What do I have to do, to make it work with commands? To be recognized more efficiently even if there is a little mispronunciation or difference in accent.

shinwari_afg
  • 104
  • 11

2 Answers2

2

This is for those people who might also be having same problem, and the reason I'm answering my own question is that there is very little talk about the pocketsphinx speech recognition library and so is very hard to learn or work with because there is little of a community active. The official site doesn't provide an easy to understand guide, I found the official documentation more research bounded than a guide for a developer who just wants to build his/her application against the pocketsphinx library.

so if you have came across the line of successfully recognizing speech using the default language model and dictionary but you want efficiency and accuracy, then you have to create your own language model and dictionary or maybe you want to add some new accent to the default language model.

All you have to do is create a sample language corspus containing the words or sentences in a text file.

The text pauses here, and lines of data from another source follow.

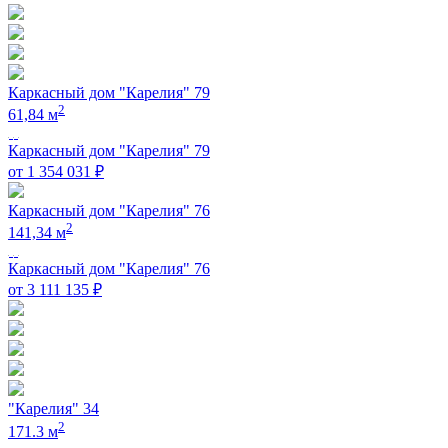
Каркасный дом "Карелия" 79
2
61,84 м
Каркасный дом "Карелия" 79
от 1 354 031 ₽
Каркасный дом "Карелия" 76
2
141,34 м
Каркасный дом "Карелия" 76
от 3 111 135 ₽
"Карелия" 34
2
171.3 м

Then create the language model (lm file) and dictionary (dic file) from it using the Sphinx lmtool .

The next thing is to instead of providing the defualt language model and dictionary during the compilation process, you should provide this new lm and dic files parameters.

And that is it, it will recognize the words very fast and with 100% accuracy. here is a link to the whole process: http://ghatage.com/tech/2012/12/13/Make-Pocketsphinx-recognize-new-words/

shinwari_afg
  • 104
  • 11
0

At the risk of Crossposting (or to avoid it?) https://raspberrypi.stackexchange.com/questions/10384/speech-processing-on-the-raspberry-pi/18222#18222 covers some essentials

Here it is for posterity.

I went with pocketsphinx_continuous and a $4 sound card.

To manage the fact that it needs to stop listening when using speech synth I used amixer to handle to input volume to the mic (this was recommended best practice by CMU as stop-starting engine will result in poorer recognition)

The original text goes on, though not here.